Myanmar has become a reference case in every significant regulatory process concerning platform accountability for algorithmic harms. The EU Digital Services Act's systemic risk assessment requirements — specifically for risks to "fundamental rights" and "civic discourse" — were shaped in significant part by the Myanmar experience. The DSA requires VLOPs to assess the risk that their recommendation systems could amplify harmful content in specific language and geographic contexts, and to implement mitigation measures specifically calibrated to those risks.

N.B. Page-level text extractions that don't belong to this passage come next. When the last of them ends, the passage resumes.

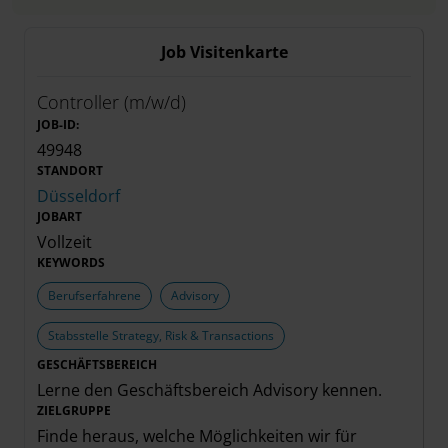
Job Visitenkarte
Controller (m/w/d)
JOB-ID:
49948
STANDORT
Düsseldorf
JOBART
Vollzeit
KEYWORDS
Berufserfahrene
Advisory
Stabsstelle Strategy, Risk & Transactions
GESCHÄFTSBEREICH
Lerne den Geschäftsbereich
Advisory
kennen.
ZIELGRUPPE
Finde heraus, welche Möglichkeiten wir für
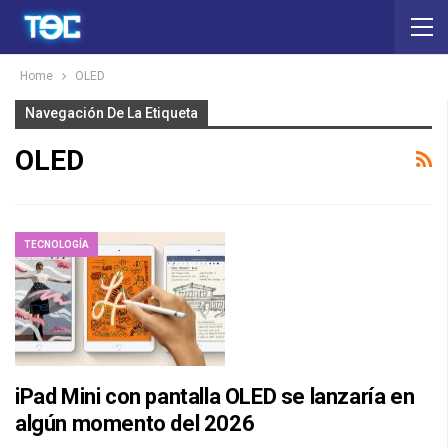
Home
OLED
Navegación De La Etiqueta
OLED
TECNOLOGÍA
iPad Mini con pantalla OLED se lanzaría en
algún momento del 2026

The US regulatory debate has similarly been shaped by Myanmar, with the case cited in Senate hearings on Section 230 reform and in testimony before the House Judiciary Committee on platform accountability. Whether Section 230 protection should extend to AI-driven algorithmic amplification — as distinct from the passive hosting of user content — is a live legal and policy question that Myanmar has helped to sharpen.


Business Implications

Due Diligence for Global Deployment

The Myanmar case provides a template for thinking about AI deployment due diligence in global contexts. Organizations deploying AI systems — particularly content moderation, recommendation, and information distribution systems — in new geographic contexts should:

Assess whether their AI's training data and capability levels are adequate for the language and cultural context of deployment. English-optimized systems deployed in non-English markets will systematically perform worse, with consequences that may include the amplification of harmful content.

Map the human rights risk context before deployment, not after harm has occurred. Myanmar was a context with documented ethnic conflict, military human rights violations, and a vulnerable minority population — all factors that should have flagged the need for more careful content governance.

Build civil society relationships in advance, rather than responding to crisis. The civil society organizations in Myanmar that were warning Facebook about harmful content had no effective relationship with the company; their warnings went largely unheeded. Organizations with established relationships and communication channels for surfacing problems are more likely to identify issues before they reach crisis levels.

The Governance Gap

Myanmar illustrates the governance gap that exists when the entities most powerful in shaping information environments are global corporations accountable primarily to shareholders and subject to different legal frameworks in different jurisdictions. Facebook's decisions about Myanmar were made by a US company under US legal frameworks, but the consequences were experienced by people with no relationship to US law and no political standing to demand accountability from a US corporation.

This governance gap — between where AI systems operate and where the entities controlling them are accountable — is a recurring feature of global AI deployment and demands institutional responses at the international level that remain inadequately developed.


Discussion Questions

  1. Section 230 of the Communications Decency Act provides platforms immunity from liability for user-generated content. Should this immunity extend to content that platforms' algorithms specifically amplify? Why or why not?

  2. Facebook's Burmese-language content moderation capacity was dramatically inadequate for the scale of its operations in Myanmar. What due diligence standards should platforms be required to meet before deploying in new markets?

  3. The Myanmar genocide occurred before the EU Digital Services Act's systemic risk assessment requirements. How should the DSA framework be applied to the Myanmar scenario, and what would adequate risk mitigation have looked like?

  4. Facebook's internal researchers identified the role of algorithmic amplification in contributing to civic harm. What organizational structures and incentives could have enabled their findings to produce faster and more substantial changes to platform policy?

  5. Is the Myanmar case an argument for more aggressive content moderation, or does aggressive content moderation carry its own democratic risks? How should platforms navigate this tension in contexts with significant human rights risks?